Erdoğan's last-minute demands scuppered Brunson deal - FT
The current breakdown in U.S.-Turkish relations is the result of a failed deal for the release of U.S. citizens that broke down when Turkish President Recep Tayyip Erdoğan demanded additional concessions at the last minute, reported journalist Katrina Manson in a Financial Times article.
U.S. officials had worked for months on a deal to resolve several of the issues fueling tensions with Turkey, including the U.S. support for Syrian-Kurdish militant groups opposed to Turkey and the Turkish imprisonment of as many as 20 U.S. citizens and employees, Manson wrote.
The officials had been in touch with several Turkish intermediaries who had sought a rapprochement with the United States since last December, according to the FT article.

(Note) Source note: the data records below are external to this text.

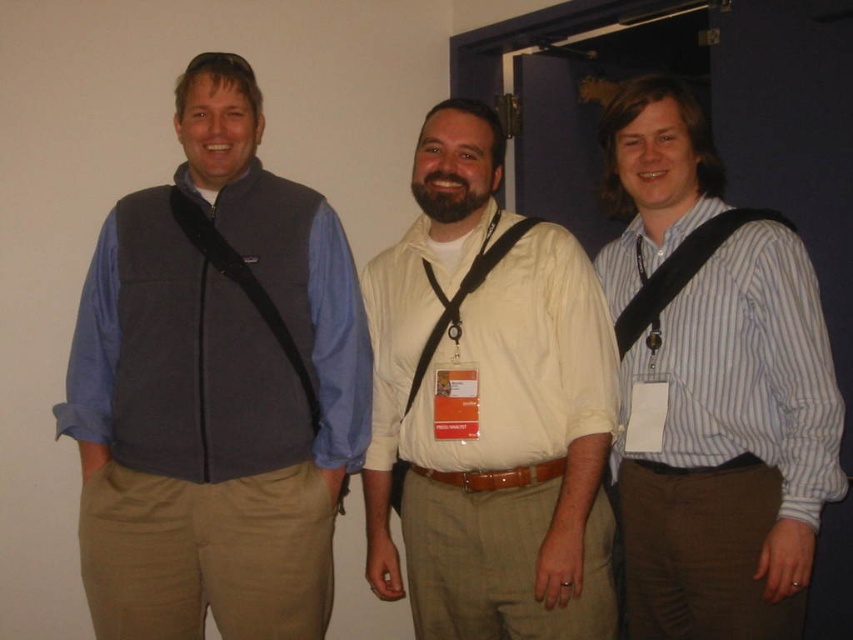 Consider the image. You are organizing a photo shoot and need to ensure that the light beige shirt at center and the black fabric strap at right are both visible in the frame. Given that the camera can only capture objects up to the width of the wider object, which object determines the minimum required frame width?

The light beige shirt at center has a larger width than the black fabric strap at right, so the minimum required frame width must accommodate the light beige shirt at center.

In the scene shown: You are a photographer at the event and need to position yourself to capture both the matte blue vest at left and the light beige shirt at center in the same frame. Based on their positions, which one should you focus on first to ensure both are in focus?

The matte blue vest at left is above the light beige shirt at center, so you should focus on the matte blue vest at left first to ensure both are in focus.

Looking at this image, you are a photographer positioned at the entrance of the hallway. You need to capture a photo of both the matte blue vest at left and the light beige shirt at center without any obstructions. Given that your camera has a maximum focus range of 10 inches, can you take the photo from your current position?

The distance between the matte blue vest at left and the light beige shirt at center is 11.65 inches, which exceeds the camera maximum focus range of 10 inches. Therefore, you cannot take the photo from your current position. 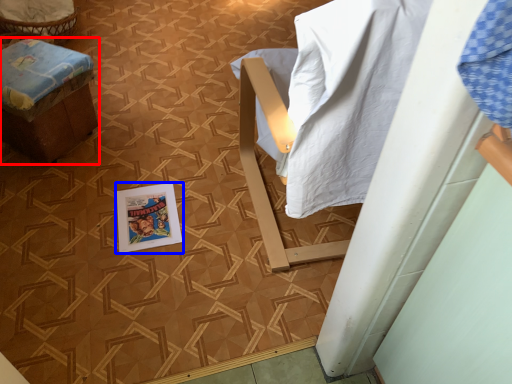 Question: Which object is further to the camera taking this photo, furniture (highlighted by a red box) or comic book (highlighted by a blue box)?

Choices:
 (A) furniture
 (B) comic book

Answer: (B) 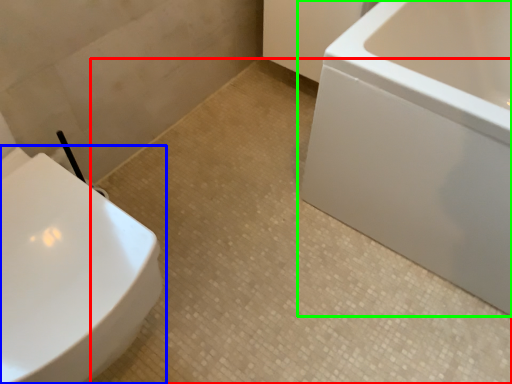 Question: Which is farther away from ceramic tile (highlighted by a red box)? toilet (highlighted by a blue box) or bathtub (highlighted by a green box)?

Choices:
 (A) toilet
 (B) bathtub

Answer: (A)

Talks were conducted with input from Matthew Bryza, a former U.S. diplomat resident in Turkey, and Ali Ihsan Arslan, a politician with ties to Erdoğan, Manson quoted three people familiar with the matter as saying.
The negotiated deal had reportedly reached a stage where U.S. officials were on standby with a passport and flight tickets to the United States for Andrew Brunson, the U.S. pastor imprisoned on terror and espionage charges in Turkey whose case has become the focus of U.S.-Turkish relations.

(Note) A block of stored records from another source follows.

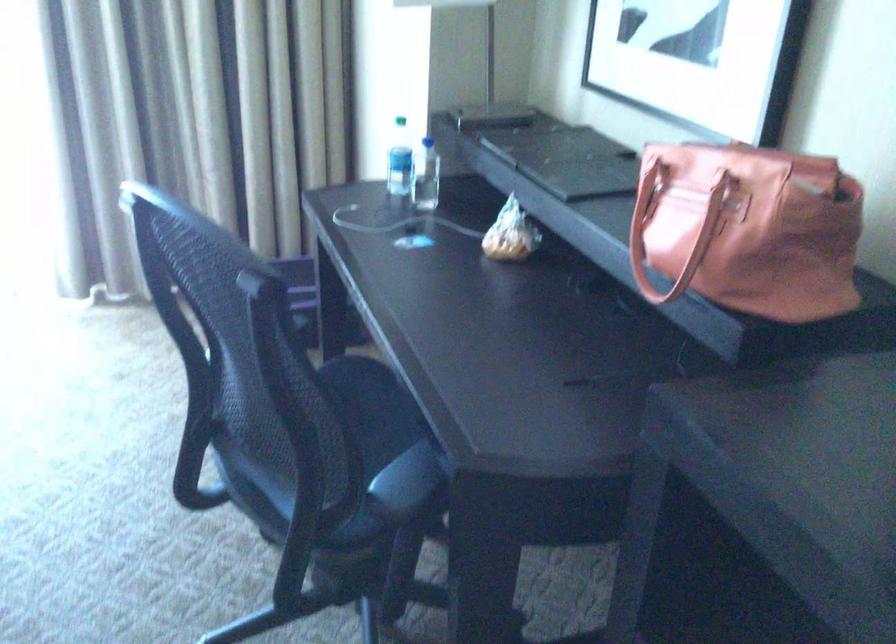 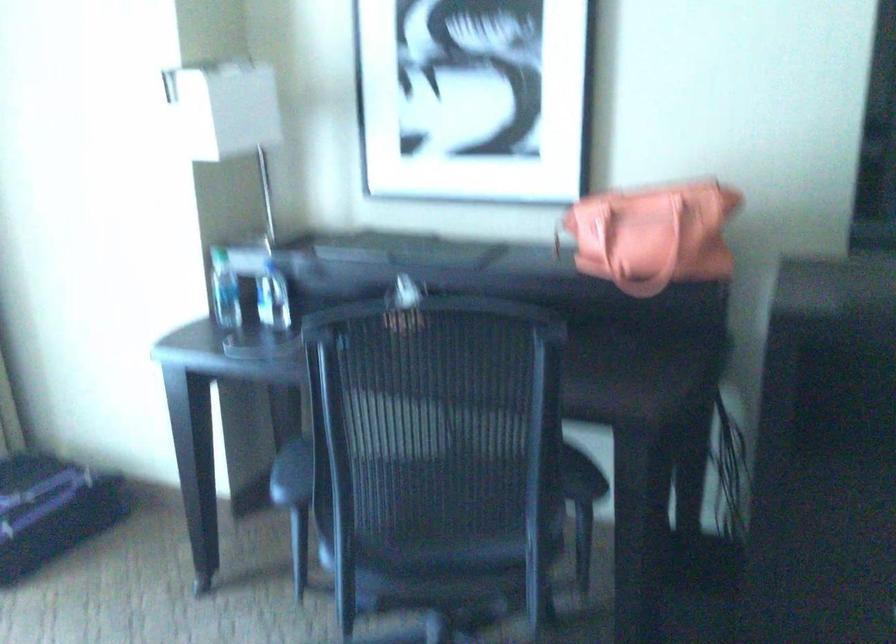 In the second image, find the point that corresponds to [285,480] in the first image.

(458, 544) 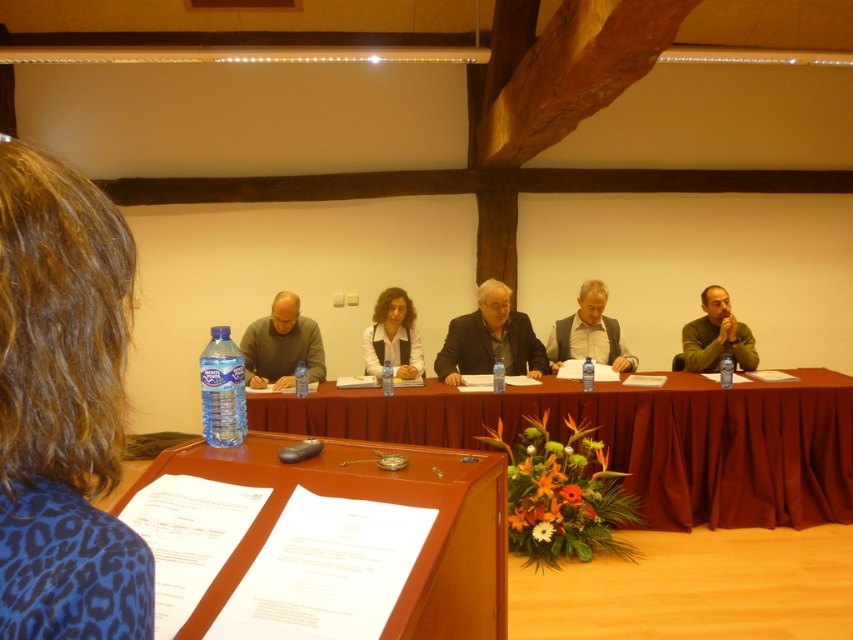 Measure the distance between brown curly hair at left and camera.

brown curly hair at left and camera are 50.75 centimeters apart from each other.

Between brown curly hair at left and transparent plastic bottle at left, which one is positioned lower?

transparent plastic bottle at left is below.

The width and height of the screenshot is (853, 640). What do you see at coordinates (62, 406) in the screenshot?
I see `brown curly hair at left` at bounding box center [62, 406].

I want to click on brown curly hair at left, so click(62, 406).

This screenshot has width=853, height=640. What do you see at coordinates (490, 339) in the screenshot?
I see `dark brown suit at center` at bounding box center [490, 339].

Does dark brown suit at center appear on the right side of matte gray shirt at center?

Yes, dark brown suit at center is to the right of matte gray shirt at center.

Is point (477, 352) less distant than point (293, 330)?

Yes, point (477, 352) is in front of point (293, 330).

Where is `dark brown suit at center`? The image size is (853, 640). dark brown suit at center is located at coordinates (490, 339).

Between dark brown suit at center and gray fabric jacket at center, which one has more height?

dark brown suit at center

Does dark brown suit at center appear on the right side of gray fabric jacket at center?

In fact, dark brown suit at center is to the left of gray fabric jacket at center.

Image resolution: width=853 pixels, height=640 pixels. What do you see at coordinates (490, 339) in the screenshot?
I see `dark brown suit at center` at bounding box center [490, 339].

Locate an element on the screen. dark brown suit at center is located at coordinates pyautogui.click(x=490, y=339). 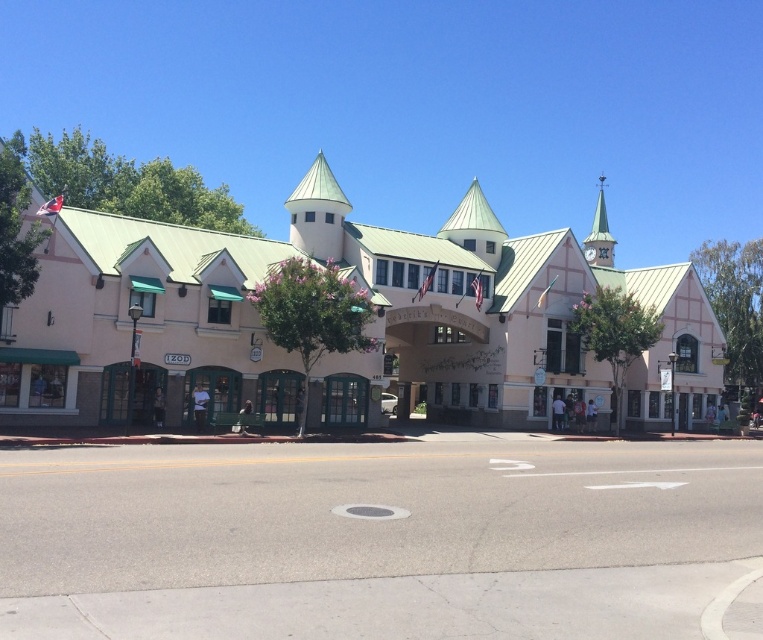 You are standing in front of the pink matte building at center and want to take a photo of the metallic spire at upper right. Since the building is in the way, can you still see the spire from your current position?

The pink matte building at center is located below the metallic spire at upper right, so yes, you can still see the metallic spire at upper right from your current position because it is above the building.

You are an architect reviewing the design of the pink matte building at center and the metallic spire at upper right. Based on the provided image, which structure appears smaller in size?

The pink matte building at center appears smaller in size compared to the metallic spire at upper right according to the description.

You are standing in front of the building and want to take a photo of both the pink matte building at center and the metallic spire at upper right. Which object should you focus on first to ensure both are in clear view?

You should focus on the pink matte building at center first since it is closer to the viewer than the metallic spire at upper right, ensuring both are in clear view by adjusting the focus accordingly. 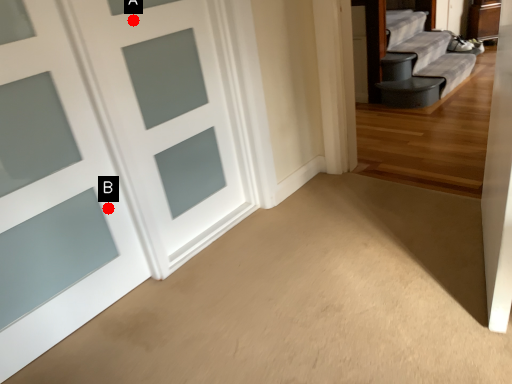 Question: Two points are circled on the image, labeled by A and B beside each circle. Which point is farther to the camera?

Choices:
 (A) A is further
 (B) B is further

Answer: (B)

However, the deal broke down at the last minute when Erdoğan asked the United States to drop its expected fine on Halkbank, the Turkish state-run bank at the centre of a $1bn Iran sanction-breaking scheme that the bank’s executive, Mehmet Hakan Atilla, received a 32-month jail sentence for in January.
“(U.S. President Donald) Trump took personal offence over the case after he personally intervened to secure the release of a Turkish woman held in Israel, and he supported an investigation on home soil into whether the US should extradite Fethullah Gulen, the Pennsylvania-based cleric who Ankara holds responsible for a coup attempt in 2016,” Manson wrote.
The deal’s breakdown saw Brunson sent to house arrest rather than returned home, while Atilla also lost his chance to return home. High-level U.S. officials including attorney general Jeff Sessions had agreed to return Atilla to Turkey to serve the rest of his sentence, Manson’s article revealed.
Since the deal’s breakdown, U.S.-Turkish relations have taken a considerable downturn, with the two presidents engaged in a war of words and tit-for-tat tariff hikes.
The Turkish lira took a severe hit from the tensions, dropping to a record low on Monday morning of 7.2 to the dollar and sparking fears of a contagious currency crisis.